> _Problem to work on_
Starting with the line containing "C'est déjà très bien" and going on through the line containing "Residence là lựa", return the lines of the data below exactly, and only those.

> _Given data_

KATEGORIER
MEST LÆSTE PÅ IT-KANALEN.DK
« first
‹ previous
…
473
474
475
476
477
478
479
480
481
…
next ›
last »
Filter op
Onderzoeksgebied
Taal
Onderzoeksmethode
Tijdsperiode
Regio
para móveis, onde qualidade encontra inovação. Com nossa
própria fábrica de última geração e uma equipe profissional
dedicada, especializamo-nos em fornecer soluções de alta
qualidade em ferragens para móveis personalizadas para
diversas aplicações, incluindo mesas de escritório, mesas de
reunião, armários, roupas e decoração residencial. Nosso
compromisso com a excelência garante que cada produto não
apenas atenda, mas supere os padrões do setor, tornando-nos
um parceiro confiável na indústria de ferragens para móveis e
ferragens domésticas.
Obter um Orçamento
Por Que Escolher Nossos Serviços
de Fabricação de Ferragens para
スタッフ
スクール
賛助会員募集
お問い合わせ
---
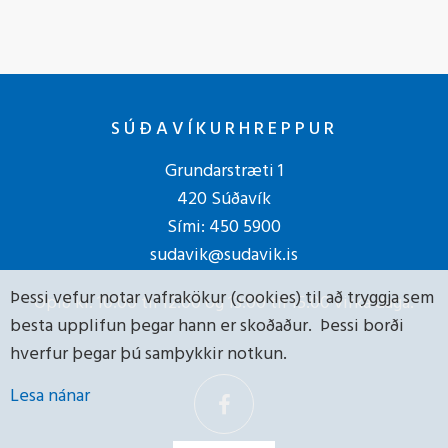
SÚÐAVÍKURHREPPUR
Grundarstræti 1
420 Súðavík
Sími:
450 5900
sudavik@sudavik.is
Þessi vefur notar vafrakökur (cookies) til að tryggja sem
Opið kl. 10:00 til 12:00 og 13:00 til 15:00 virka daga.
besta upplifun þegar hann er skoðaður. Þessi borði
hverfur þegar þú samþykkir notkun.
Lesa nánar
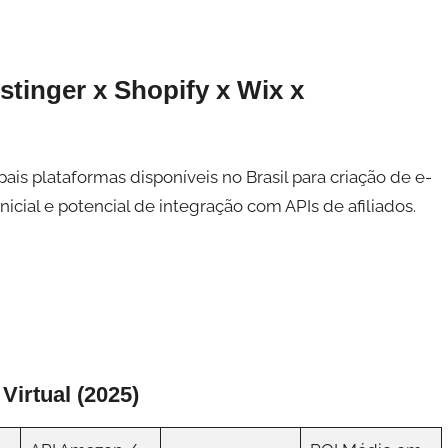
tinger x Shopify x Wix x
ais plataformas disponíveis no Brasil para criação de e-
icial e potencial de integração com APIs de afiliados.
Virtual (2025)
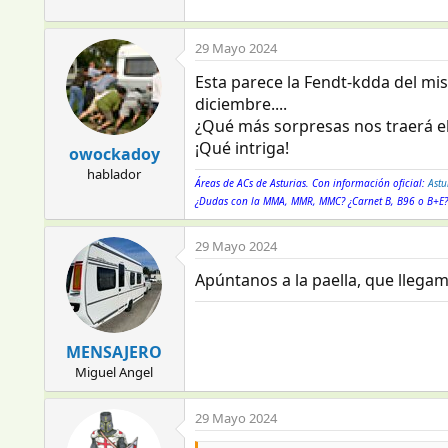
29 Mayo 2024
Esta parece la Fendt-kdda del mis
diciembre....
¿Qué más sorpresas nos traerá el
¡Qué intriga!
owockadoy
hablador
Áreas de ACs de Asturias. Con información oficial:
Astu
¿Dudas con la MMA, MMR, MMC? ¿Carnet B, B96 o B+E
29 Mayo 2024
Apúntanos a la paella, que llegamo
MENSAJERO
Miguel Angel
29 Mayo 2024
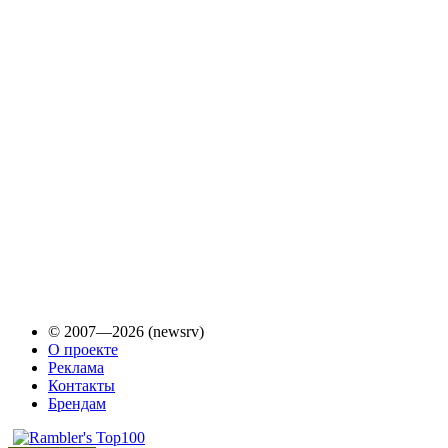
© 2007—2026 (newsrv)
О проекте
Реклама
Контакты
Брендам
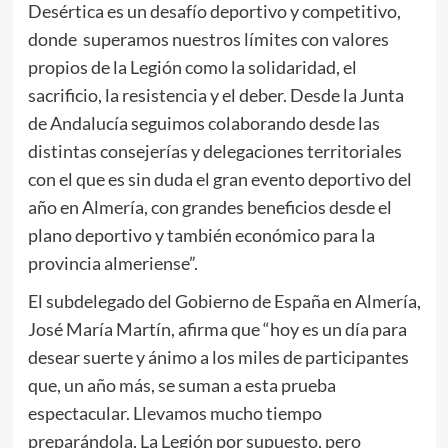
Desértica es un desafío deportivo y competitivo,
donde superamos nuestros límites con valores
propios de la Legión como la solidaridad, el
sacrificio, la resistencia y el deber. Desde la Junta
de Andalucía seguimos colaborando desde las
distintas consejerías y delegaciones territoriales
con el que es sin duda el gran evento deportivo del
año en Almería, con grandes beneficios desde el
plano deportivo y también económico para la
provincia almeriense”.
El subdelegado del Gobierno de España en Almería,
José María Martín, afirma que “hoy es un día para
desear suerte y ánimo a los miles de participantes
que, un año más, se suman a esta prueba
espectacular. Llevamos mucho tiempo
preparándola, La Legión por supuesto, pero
==
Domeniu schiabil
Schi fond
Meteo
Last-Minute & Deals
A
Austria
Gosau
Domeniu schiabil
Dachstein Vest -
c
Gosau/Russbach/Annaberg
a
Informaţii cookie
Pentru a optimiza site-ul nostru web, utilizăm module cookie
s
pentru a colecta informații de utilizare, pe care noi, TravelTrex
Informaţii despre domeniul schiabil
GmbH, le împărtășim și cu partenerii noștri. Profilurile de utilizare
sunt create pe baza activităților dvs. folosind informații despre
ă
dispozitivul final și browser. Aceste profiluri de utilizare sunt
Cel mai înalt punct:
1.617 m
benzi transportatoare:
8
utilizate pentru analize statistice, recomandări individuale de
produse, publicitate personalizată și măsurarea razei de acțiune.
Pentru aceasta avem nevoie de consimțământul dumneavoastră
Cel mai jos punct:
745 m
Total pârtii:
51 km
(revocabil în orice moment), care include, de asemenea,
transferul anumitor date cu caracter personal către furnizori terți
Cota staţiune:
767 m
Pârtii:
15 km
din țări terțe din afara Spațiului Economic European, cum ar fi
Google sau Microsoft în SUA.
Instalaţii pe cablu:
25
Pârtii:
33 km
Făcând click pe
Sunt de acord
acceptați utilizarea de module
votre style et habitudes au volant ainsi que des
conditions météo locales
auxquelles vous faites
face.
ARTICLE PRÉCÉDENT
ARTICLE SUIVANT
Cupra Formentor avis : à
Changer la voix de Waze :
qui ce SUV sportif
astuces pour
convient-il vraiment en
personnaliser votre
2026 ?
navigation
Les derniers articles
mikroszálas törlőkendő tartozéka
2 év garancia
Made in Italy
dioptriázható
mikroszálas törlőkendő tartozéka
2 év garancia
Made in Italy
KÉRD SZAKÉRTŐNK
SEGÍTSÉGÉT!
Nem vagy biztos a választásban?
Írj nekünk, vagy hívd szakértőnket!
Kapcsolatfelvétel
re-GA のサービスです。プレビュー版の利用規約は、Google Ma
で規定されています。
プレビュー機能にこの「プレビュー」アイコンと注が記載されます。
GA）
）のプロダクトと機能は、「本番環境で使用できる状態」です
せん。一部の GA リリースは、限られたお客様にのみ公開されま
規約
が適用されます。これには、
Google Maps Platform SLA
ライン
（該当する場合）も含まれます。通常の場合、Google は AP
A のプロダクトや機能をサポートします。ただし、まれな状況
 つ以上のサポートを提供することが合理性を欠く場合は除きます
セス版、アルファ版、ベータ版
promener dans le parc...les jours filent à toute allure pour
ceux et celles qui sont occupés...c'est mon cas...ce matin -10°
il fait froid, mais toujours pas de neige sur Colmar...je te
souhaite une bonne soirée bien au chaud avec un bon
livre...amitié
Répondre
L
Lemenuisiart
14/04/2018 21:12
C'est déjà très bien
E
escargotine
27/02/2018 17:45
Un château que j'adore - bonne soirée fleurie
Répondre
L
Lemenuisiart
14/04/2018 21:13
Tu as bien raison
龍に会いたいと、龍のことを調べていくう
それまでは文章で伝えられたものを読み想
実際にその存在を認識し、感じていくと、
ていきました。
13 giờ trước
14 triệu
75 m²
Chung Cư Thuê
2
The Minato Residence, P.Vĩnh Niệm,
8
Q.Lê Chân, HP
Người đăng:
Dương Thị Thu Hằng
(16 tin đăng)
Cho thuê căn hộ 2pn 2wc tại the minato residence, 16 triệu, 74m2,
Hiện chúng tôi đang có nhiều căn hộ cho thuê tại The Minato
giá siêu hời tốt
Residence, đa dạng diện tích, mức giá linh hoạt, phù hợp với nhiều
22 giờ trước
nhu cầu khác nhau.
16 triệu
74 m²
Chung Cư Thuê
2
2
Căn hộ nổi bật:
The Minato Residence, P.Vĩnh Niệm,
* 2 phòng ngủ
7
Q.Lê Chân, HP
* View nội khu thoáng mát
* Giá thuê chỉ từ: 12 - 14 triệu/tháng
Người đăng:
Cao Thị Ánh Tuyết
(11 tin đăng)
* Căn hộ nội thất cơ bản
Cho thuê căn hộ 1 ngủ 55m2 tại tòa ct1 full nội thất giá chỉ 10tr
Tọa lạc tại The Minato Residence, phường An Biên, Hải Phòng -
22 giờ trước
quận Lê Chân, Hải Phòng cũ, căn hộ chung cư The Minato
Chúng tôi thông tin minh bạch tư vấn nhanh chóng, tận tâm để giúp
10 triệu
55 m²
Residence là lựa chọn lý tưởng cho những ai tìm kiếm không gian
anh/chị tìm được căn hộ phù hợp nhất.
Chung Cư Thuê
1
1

> _Answer to the exercise_
C'est déjà très bien
E
escargotine
27/02/2018 17:45
Un château que j'adore - bonne soirée fleurie
Répondre
L
Lemenuisiart
14/04/2018 21:13
Tu as bien raison
龍に会いたいと、龍のことを調べていくう
それまでは文章で伝えられたものを読み想
実際にその存在を認識し、感じていくと、
ていきました。
13 giờ trước
14 triệu
75 m²
Chung Cư Thuê
2
The Minato Residence, P.Vĩnh Niệm,
8
Q.Lê Chân, HP
Người đăng:
Dương Thị Thu Hằng
(16 tin đăng)
Cho thuê căn hộ 2pn 2wc tại the minato residence, 16 triệu, 74m2,
Hiện chúng tôi đang có nhiều căn hộ cho thuê tại The Minato
giá siêu hời tốt
Residence, đa dạng diện tích, mức giá linh hoạt, phù hợp với nhiều
22 giờ trước
nhu cầu khác nhau.
16 triệu
74 m²
Chung Cư Thuê
2
2
Căn hộ nổi bật:
The Minato Residence, P.Vĩnh Niệm,
* 2 phòng ngủ
7
Q.Lê Chân, HP
* View nội khu thoáng mát
* Giá thuê chỉ từ: 12 - 14 triệu/tháng
Người đăng:
Cao Thị Ánh Tuyết
(11 tin đăng)
* Căn hộ nội thất cơ bản
Cho thuê căn hộ 1 ngủ 55m2 tại tòa ct1 full nội thất giá chỉ 10tr
Tọa lạc tại The Minato Residence, phường An Biên, Hải Phòng -
22 giờ trước
quận Lê Chân, Hải Phòng cũ, căn hộ chung cư The Minato
Chúng tôi thông tin minh bạch tư vấn nhanh chóng, tận tâm để giúp
10 triệu
55 m²
Residence là lựa chọn lý tưởng cho những ai tìm kiếm không gian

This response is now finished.